PROBLEM REQUIREMENTS → Starting with the line that has "漫画 编号: ZT-1625C 语种: 中文 内页: 黑白 码情: 条码 简介:..." in the records below and ending with the line that has "Песня из тик тока", output those lines exactly and nothing more; omit the pictures.

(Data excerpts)
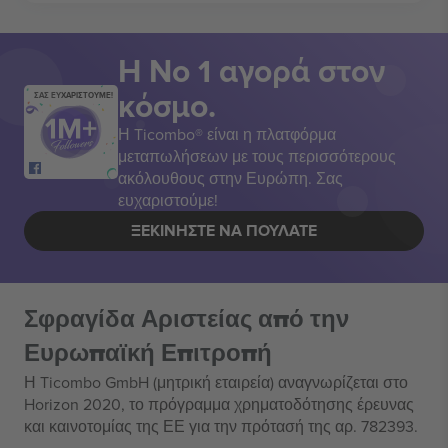
Η Νο 1 αγορά στον
κόσμο.
ΣΑΣ ΕΥΧΑΡΙΣΤΟΥΜΕ!
Η Ticombo® είναι η πλατφόρμα
μεταπωλήσεων με τους περισσότερους
ακόλουθους στην Ευρώπη. Σας
ευχαριστούμε!
ΞΕΚΙΝΉΣΤΕ ΝΑ ΠΟΥΛΆΤΕ
Σφραγίδα Αριστείας από την
Ευρωπαϊκή Επιτροπή
Η Ticombo GmbH (μητρική εταιρεία) αναγνωρίζεται στο
Horizon 2020, το πρόγραμμα χρηματοδότησης έρευνας
και καινοτομίας της ΕΕ για την πρότασή της αρ. 782393.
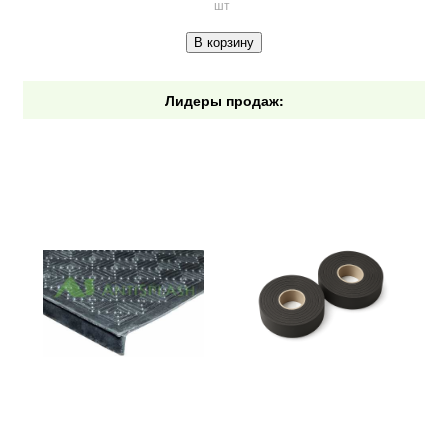
шт
В корзину
Лидеры продаж:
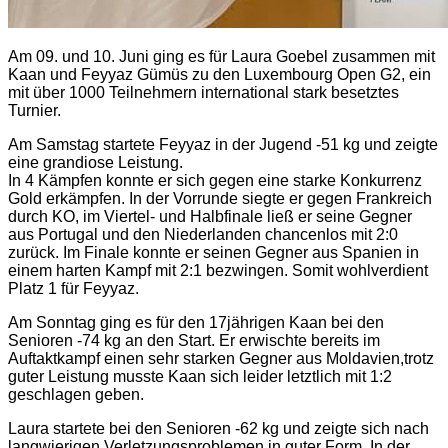
Am 09. und 10. Juni ging es für Laura Goebel zusammen mit
Kaan und Feyyaz Gümüs zu den Luxembourg Open G2, ein
mit über 1000 Teilnehmern international stark besetztes
Turnier.
Am Samstag startete Feyyaz in der Jugend -51 kg und zeigte
eine grandiose Leistung.
In 4 Kämpfen konnte er sich gegen eine starke Konkurrenz
Gold erkämpfen. In der Vorrunde siegte er gegen Frankreich
durch KO, im Viertel- und Halbfinale ließ er seine Gegner
aus Portugal und den Niederlanden chancenlos mit 2:0
zurück. Im Finale konnte er seinen Gegner aus Spanien in
einem harten Kampf mit 2:1 bezwingen. Somit wohlverdient
Platz 1 für Feyyaz.
Am Sonntag ging es für den 17jährigen Kaan bei den
Senioren -74 kg an den Start. Er erwischte bereits im
Auftaktkampf einen sehr starken Gegner aus Moldavien,trotz
guter Leistung musste Kaan sich leider letztlich mit 1:2
geschlagen geben.
Laura startete bei den Senioren -62 kg und zeigte sich nach
langwierigen Verletzungsproblemen in guter Form. In der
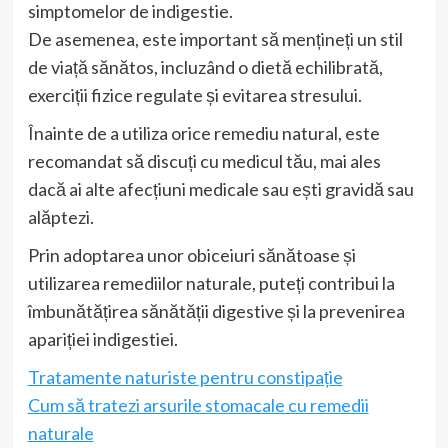
simptomelor de indigestie.
De asemenea, este important să mențineți un stil
de viață sănătos, incluzând o dietă echilibrată,
exerciții fizice regulate și evitarea stresului.
Înainte de a utiliza orice remediu natural, este
recomandat să discuți cu medicul tău, mai ales
dacă ai alte afecțiuni medicale sau ești gravidă sau
alăptezi.
Prin adoptarea unor obiceiuri sănătoase și
utilizarea remediilor naturale, puteți contribui la
îmbunătățirea sănătății digestive și la prevenirea
apariției indigestiei.
Tratamente naturiste pentru constipație
Cum să tratezi arsurile stomacale cu remedii
naturale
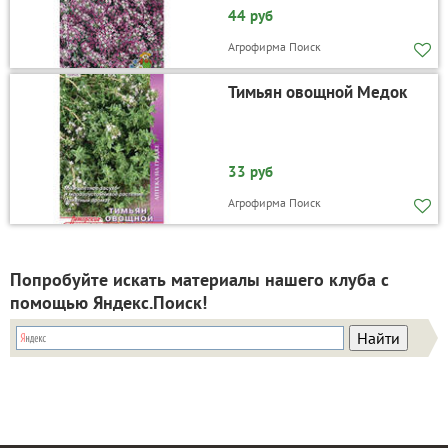
44 руб
Агрофирма Поиск
Тимьян овощной Медок
33 руб
Агрофирма Поиск
Попробуйте искать материалы нашего клуба с
помощью Яндекс.Поиск!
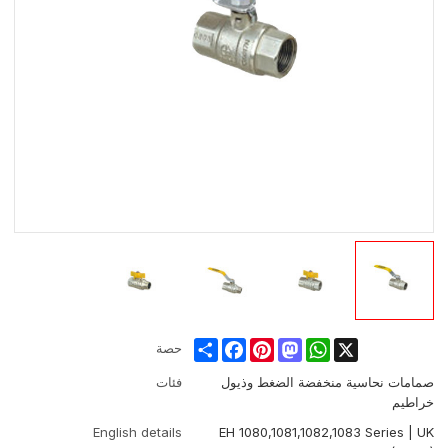
Share
Facebook
Pinterest
Mastodon
WhatsApp
X
حصة
صمامات نحاسية منخفضة الضغط وذيول
فئات
خراطيم
English details
EH 1080,1081,1082,1083 Series | UK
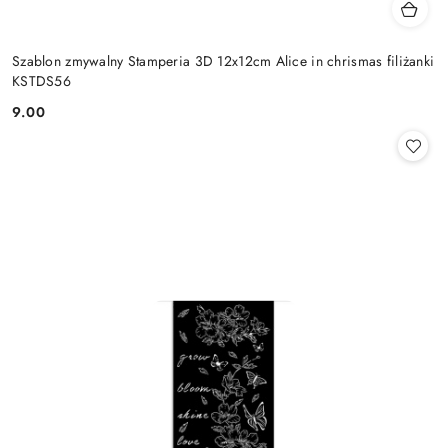
Szablon zmywalny Stamperia 3D 12x12cm Alice in chrismas filiżanki
KSTDS56
9.00
Cena:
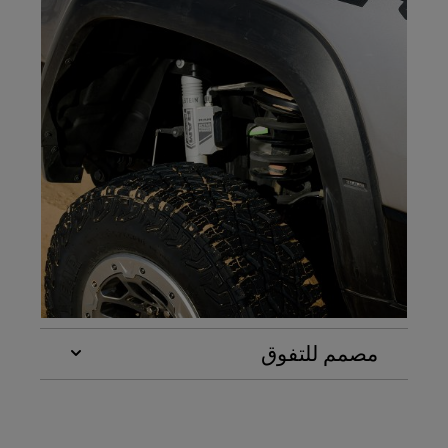
مصمم للتفوق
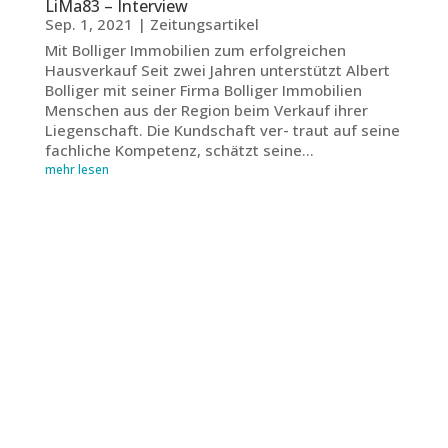
LiMa83 – Interview
Sep. 1, 2021
|
Zeitungsartikel
Mit Bolliger Immobilien zum erfolgreichen
Hausverkauf Seit zwei Jahren unterstützt Albert
Bolliger mit seiner Firma Bolliger Immobilien
Menschen aus der Region beim Verkauf ihrer
Liegenschaft. Die Kundschaft ver- traut auf seine
fachliche Kompetenz, schätzt seine...
mehr lesen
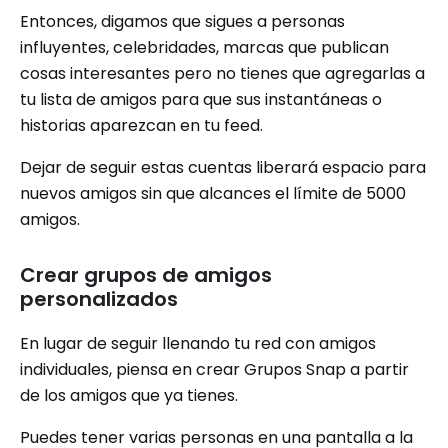
Entonces, digamos que sigues a personas
influyentes, celebridades, marcas que publican
cosas interesantes pero no tienes que agregarlas a
tu lista de amigos para que sus instantáneas o
historias aparezcan en tu feed.
Dejar de seguir estas cuentas liberará espacio para
nuevos amigos sin que alcances el límite de 5000
amigos.
Crear grupos de amigos
personalizados
En lugar de seguir llenando tu red con amigos
individuales, piensa en crear Grupos Snap a partir
de los amigos que ya tienes.
Puedes tener varias personas en una pantalla a la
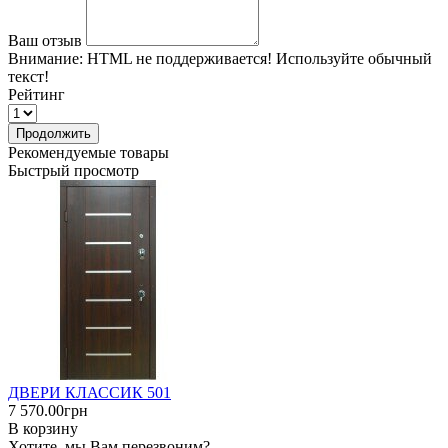
Ваш отзыв
Внимание:
HTML не поддерживается! Используйте обычный
текст!
Рейтинг
Продолжить
Рекомендуемые товары
Быстрый просмотр
ДВЕРИ КЛАССИК 501
7 570.00грн
В корзину
Хотите, мы Вам перезвоним?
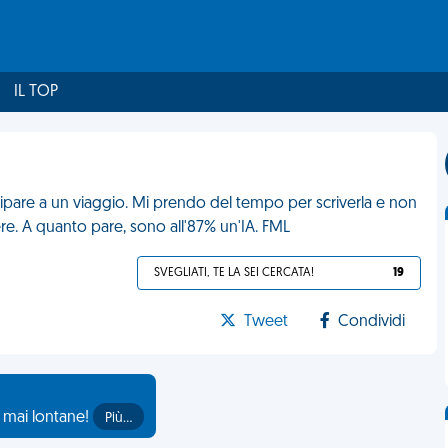
IL TOP
cipare a un viaggio. Mi prendo del tempo per scriverla e non
ere. A quanto pare, sono all'87% un'IA. FML
SVEGLIATI, TE LA SEI CERCATA!
19
Tweet
Condividi
o mai lontane!
Più…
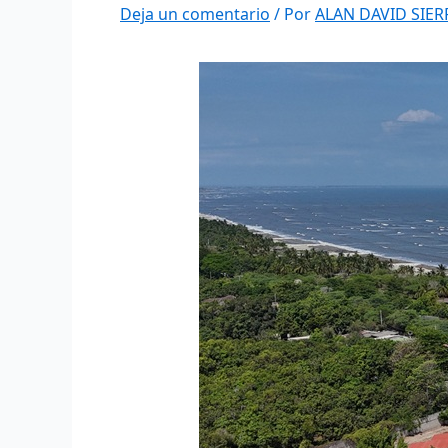
Deja un comentario
/ Por
ALAN DAVID SIE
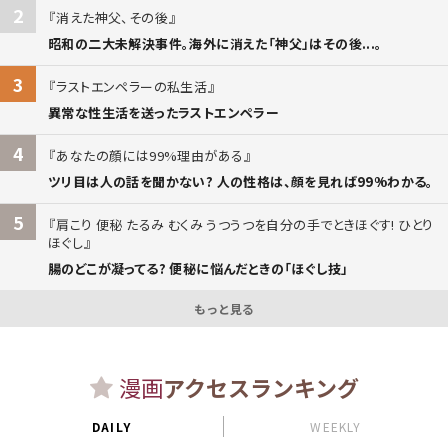
2
消えた神父、その後
昭和の二大未解決事件。海外に消えた「神父」はその後...。
3
ラストエンペラーの私生活
異常な性生活を送ったラストエンペラー
4
あなたの顔には99%理由がある
ツリ目は人の話を聞かない? 人の性格は、顔を見れば99%わかる。
5
肩こり 便秘 たるみ むくみ うつうつを自分の手でときほぐす! ひとり
ほぐし
腸のどこが凝ってる? 便秘に悩んだときの「ほぐし技」
もっと見る
漫画
アクセスランキング
DAILY
WEEKLY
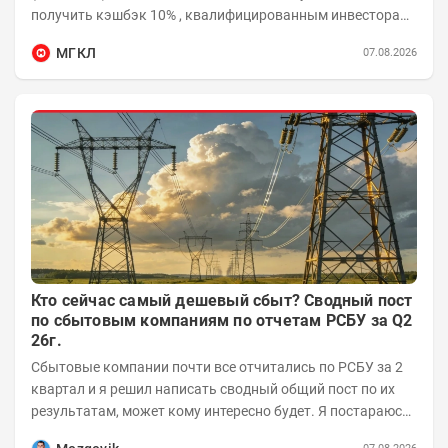
получить кэшбэк 10% , квалифицированным инвесторам
необходимо приобрести облигации на сумму от...
МГКЛ
07.08.2026
Кто сейчас самый дешевый сбыт? Сводный пост
по сбытовым компаниям по отчетам РСБУ за Q2
26г.
Сбытовые компании почти все отчитались по РСБУ за 2
квартал и я решил написать сводный общий пост по их
результатам, может кому интересно будет. Я постараюсь
коротко и в основном в виде...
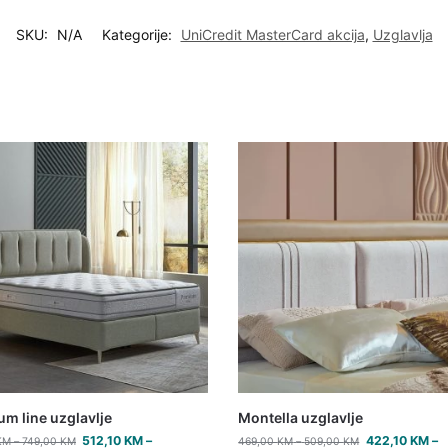
SKU:
N/A
Kategorije:
UniCredit MasterCard akcija
,
Uzglavlja
m line uzglavlje
Montella uzglavlje
512,10
KM
–
422,10
KM
–
KM
–
749,00
KM
469,00
KM
–
509,00
KM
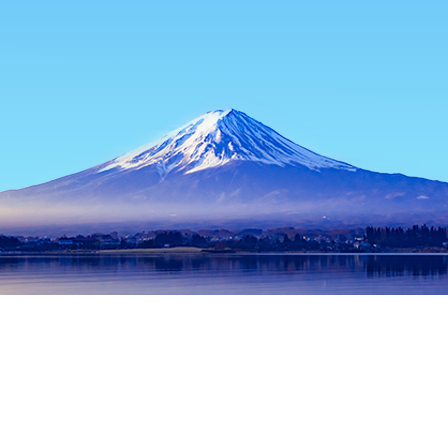
主页
日本住宿
秋田住宿
汤泽住宿
Kawaragejigoku
热门出行日期
今晚
8月7日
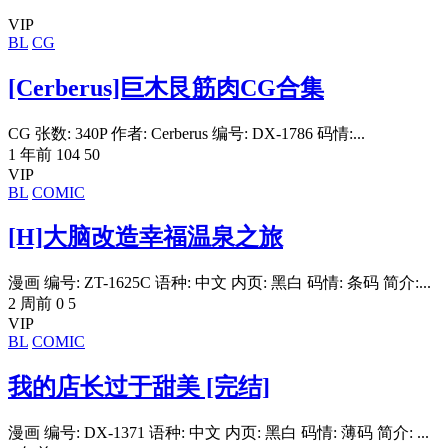
VIP
BL
CG
[Cerberus]巨木艮筋肉CG合集
CG 张数: 340P 作者: Cerberus 编号: DX-1786 码情:...
1 年前
104
50
VIP
BL
COMIC
[H]大脑改造幸福温泉之旅
漫画 编号: ZT-1625C 语种: 中文 内页: 黑白 码情: 条码 简介:...
2 周前
0
5
VIP
BL
COMIC
我的店长过于甜美 [完结]
漫画 编号: DX-1371 语种: 中文 内页: 黑白 码情: 薄码 简介: ...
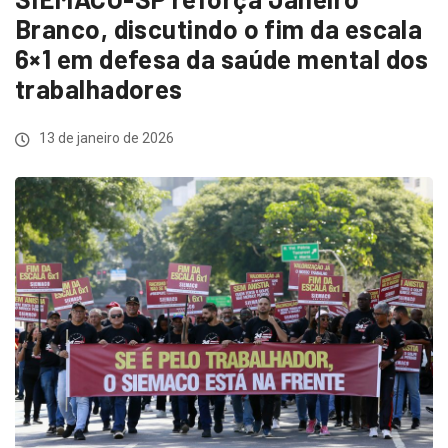
Branco, discutindo o fim da escala
6×1 em defesa da saúde mental dos
trabalhadores
13 de janeiro de 2026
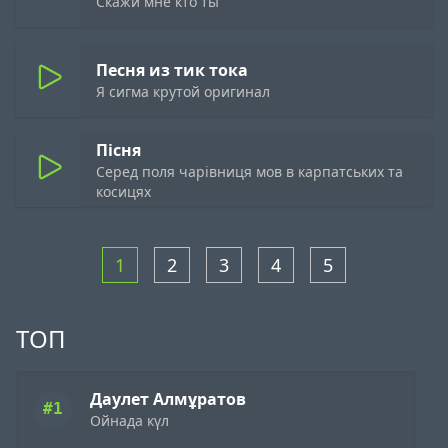
Скажи мне кто ты
Песня из тик тока
Я сигма крутой оригинал
Пісня
Серед поля чарівниця мов в карпатських та
косицях
1
2
3
4
5
ТОП
Даулет Алмұратов
#1
Ойнада күл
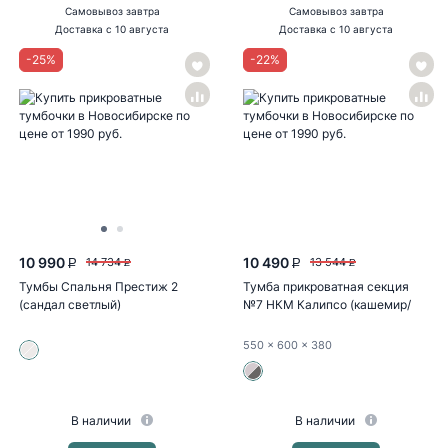
Самовывоз
завтра
Самовывоз
завтра
Доставка
с 10 августа
Доставка
с 10 августа
-
25
%
-
22
%
10 990
10 490
14 734
13 544
P
P
P
P
Тумбы Спальня Престиж 2
Тумба прикроватная секция
(сандал светлый)
№7 НКМ Калипсо (кашемир/
кашемир...
550
x 600
x 380
В наличии
В наличии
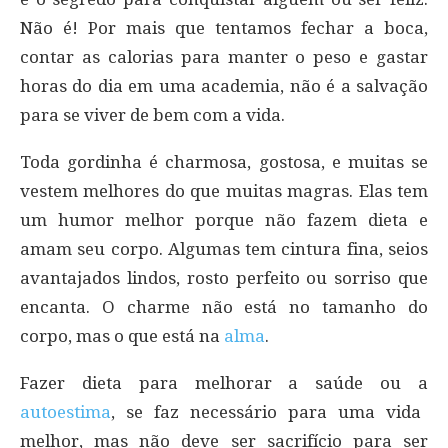
Não é! Por mais que tentamos fechar a boca,
contar as calorias para manter o peso e gastar
horas do dia em uma academia, não é a salvação
para se viver de bem com a vida.
Toda gordinha é charmosa, gostosa, e muitas se
vestem melhores do que muitas magras. Elas tem
um humor melhor porque não fazem dieta e
amam seu corpo. Algumas tem cintura fina, seios
avantajados lindos, rosto perfeito ou sorriso que
encanta. O charme não está no tamanho do
corpo, mas o que está na
alma
.
Fazer dieta para melhorar a saúde ou a
autoestima
, se faz necessário para uma vida
melhor, mas não deve ser sacrifício para ser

RESPONSE FOR THIS EXERCISE →
漫画 编号: ZT-1625C 语种: 中文 内页: 黑白 码情: 条码 简介:...
2 周前
0
5
VIP
BL
COMIC
我的店长过于甜美 [完结]
漫画 编号: DX-1371 语种: 中文 内页: 黑白 码情: 薄码 简介: ...
Branco, discutindo o fim da escala
6×1 em defesa da saúde mental dos
trabalhadores
13 de janeiro de 2026
Скажи мне кто ты
Песня из тик тока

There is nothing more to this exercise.